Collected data
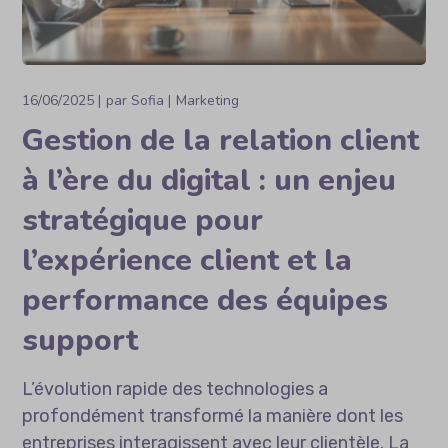
16/06/2025
par
Sofia
Marketing
Gestion de la relation client
à l’ère du digital : un enjeu
stratégique pour
l’expérience client et la
performance des équipes
support
L’évolution rapide des technologies a
profondément transformé la manière dont les
entreprises interagissent avec leur clientèle. La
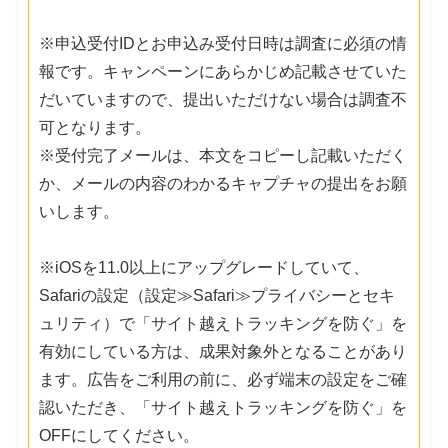
※申込受付IDとお申込み受付日時は調査に必須の情
報です。キャンペーンにあらかじめ記載させていた
だいていますので、提出いただけない場合は調査不
可となります。
※受付完了メールは、本文をコピーし記載いただく
か、メールの内容のわかるキャプチャの提出をお願
いします。
※iOSを11.0以上にアップグレードしていて、
Safariの設定（設定≫Safari≫プライバシーとセキ
ュリティ）で「サイト越えトラッキングを防ぐ」を
有効にしている方は、成果対象外となることがあり
ます。広告をご利用の前に、必ず端末の設定をご確
認いただき、「サイト越えトラッキングを防ぐ」を
OFFにしてください。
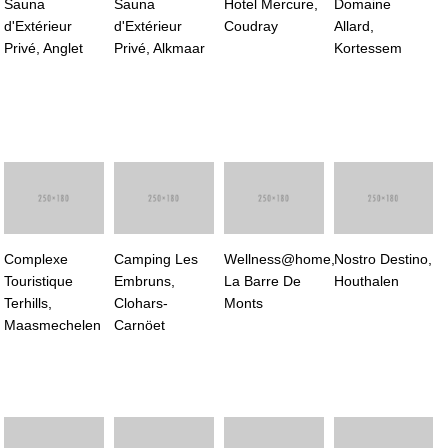
Sauna
Sauna
Hotel Mercure,
Domaine
d'Extérieur
d'Extérieur
Coudray
Allard,
Privé, Anglet
Privé, Alkmaar
Kortessem
Complexe
Camping Les
Wellness@home,
Nostro Destino,
Touristique
Embruns,
La Barre De
Houthalen
Terhills,
Clohars-
Monts
Maasmechelen
Carnöet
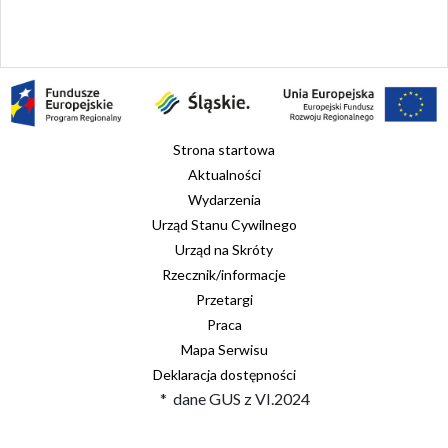
Strona startowa
Aktualności
Wydarzenia
Urząd Stanu Cywilnego
Urząd na Skróty
Rzecznik/informacje
Przetargi
Praca
Mapa Serwisu
Deklaracja dostępności
* dane GUS z VI.2024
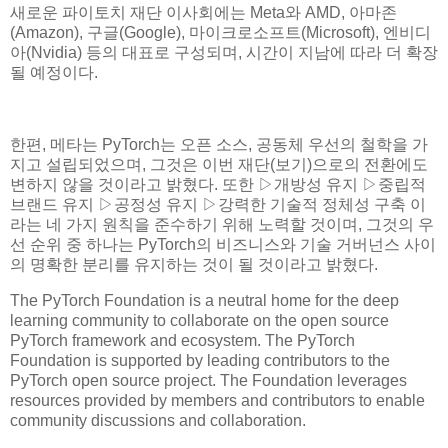
새로운 파이토치 재단 이사회에는 Meta와 AMD, 아마존
(Amazon), 구글(Google), 마이크로소프트(Microsoft), 엔비디
아(Nvidia) 등의 대표로 구성되며, 시간이 지남에 따라 더 확장
될 예정이다.
한편, 메타는 PyTorch는 오픈 소스, 공동체 우선의 철학을 가
지고 설립되었으며, 그것은 이번 재단(보기)으로의 전환에도
변하지 않을 것이라고 밝혔다. 또한 ▷개방성 유지 ▷중립적
브랜드 유지 ▷공정성 유지 ▷강력한 기술적 정체성 구축 이
라는 네 가지 원칙을 준수하기 위해 노력할 것이며, 그것의 우
선 순위 중 하나는 PyTorch의 비즈니스와 기술 거버넌스 사이
의 명확한 분리를 유지하는 것이 될 것이라고 밝혔다.
The PyTorch Foundation is a neutral home for the deep
learning community to collaborate on the open source
PyTorch framework and ecosystem. The PyTorch
Foundation is supported by leading contributors to the
PyTorch open source project. The Foundation leverages
resources provided by members and contributors to enable
community discussions and collaboration.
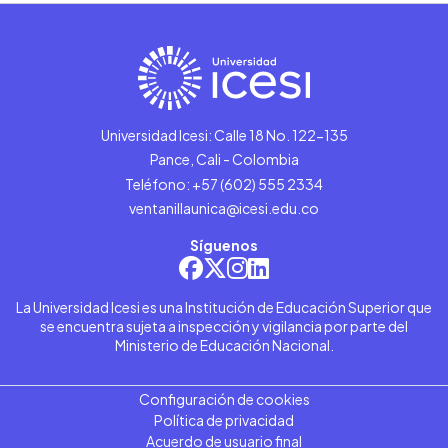
Universidad Icesi: Calle 18 No. 122-135
Pance, Cali - Colombia
Teléfono: +57 (602) 555 2334
ventanillaunica@icesi.edu.co
Síguenos
La Universidad Icesi es una Institución de Educación Superior que
se encuentra sujeta a inspección y vigilancia por parte del
Ministerio de Educación Nacional.
Configuración de cookies
Política de privacidad
Acuerdo de usuario final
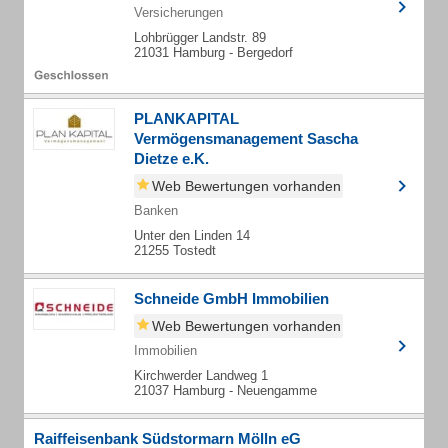
Versicherungen
Lohbrügger Landstr. 89
21031 Hamburg - Bergedorf
PLANKAPITAL
Vermögensmanagement Sascha
Dietze e.K.
Web Bewertungen vorhanden
Banken
Unter den Linden 14
21255 Tostedt
Schneide GmbH Immobilien
Web Bewertungen vorhanden
Immobilien
Kirchwerder Landweg 1
21037 Hamburg - Neuengamme
Raiffeisenbank Südstormarn Mölln eG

### DESCRIPTION OF THE TASK
Copy out every line above without change, dropping the pictures.

### ANSWER BOX
16/06/2025
par
Sofia
Marketing
Gestion de la relation client
à l’ère du digital : un enjeu
stratégique pour
l’expérience client et la
performance des équipes
support
L’évolution rapide des technologies a
profondément transformé la manière dont les
entreprises interagissent avec leur clientèle. La
※申込受付IDとお申込み受付日時は調査に必須の情
報です。キャンペーンにあらかじめ記載させていた
だいていますので、提出いただけない場合は調査不
可となります。
※受付完了メールは、本文をコピーし記載いただく
か、メールの内容のわかるキャプチャの提出をお願
いします。
※iOSを11.0以上にアップグレードしていて、
Safariの設定（設定≫Safari≫プライバシーとセキ
ュリティ）で「サイト越えトラッキングを防ぐ」を
有効にしている方は、成果対象外となることがあり
ます。広告をご利用の前に、必ず端末の設定をご確
認いただき、「サイト越えトラッキングを防ぐ」を
OFFにしてください。
Sauna
Sauna
Hotel Mercure,
Domaine
d'Extérieur
d'Extérieur
Coudray
Allard,
Privé, Anglet
Privé, Alkmaar
Kortessem
Complexe
Camping Les
Wellness@home,
Nostro Destino,
Touristique
Embruns,
La Barre De
Houthalen
Terhills,
Clohars-
Monts
Maasmechelen
Carnöet
Strona startowa
Aktualności
Wydarzenia
Urząd Stanu Cywilnego
Urząd na Skróty
Rzecznik/informacje
Przetargi
Praca
Mapa Serwisu
Deklaracja dostępności
* dane GUS z VI.2024
새로운 파이토치 재단 이사회에는 Meta와 AMD, 아마존
(Amazon), 구글(Google), 마이크로소프트(Microsoft), 엔비디
아(Nvidia) 등의 대표로 구성되며, 시간이 지남에 따라 더 확장
될 예정이다.
한편, 메타는 PyTorch는 오픈 소스, 공동체 우선의 철학을 가
지고 설립되었으며, 그것은 이번 재단(보기)으로의 전환에도
변하지 않을 것이라고 밝혔다. 또한 ▷개방성 유지 ▷중립적
브랜드 유지 ▷공정성 유지 ▷강력한 기술적 정체성 구축 이
라는 네 가지 원칙을 준수하기 위해 노력할 것이며, 그것의 우
선 순위 중 하나는 PyTorch의 비즈니스와 기술 거버넌스 사이
의 명확한 분리를 유지하는 것이 될 것이라고 밝혔다.
The PyTorch Foundation is a neutral home for the deep
learning community to collaborate on the open source
PyTorch framework and ecosystem. The PyTorch
Foundation is supported by leading contributors to the
PyTorch open source project. The Foundation leverages
resources provided by members and contributors to enable
community discussions and collaboration.
Universidad Icesi: Calle 18 No. 122-135
Pance, Cali - Colombia
Teléfono: +57 (602) 555 2334
ventanillaunica@icesi.edu.co
Síguenos
La Universidad Icesi es una Institución de Educación Superior que
se encuentra sujeta a inspección y vigilancia por parte del
Ministerio de Educación Nacional.
Configuración de cookies
Política de privacidad
Acuerdo de usuario final
Versicherungen
Lohbrügger Landstr. 89
21031 Hamburg - Bergedorf
PLANKAPITAL
Vermögensmanagement Sascha
Dietze e.K.
Web Bewertungen vorhanden
Banken
Unter den Linden 14
21255 Tostedt
Schneide GmbH Immobilien
Web Bewertungen vorhanden
Immobilien
Kirchwerder Landweg 1
21037 Hamburg - Neuengamme
Raiffeisenbank Südstormarn Mölln eG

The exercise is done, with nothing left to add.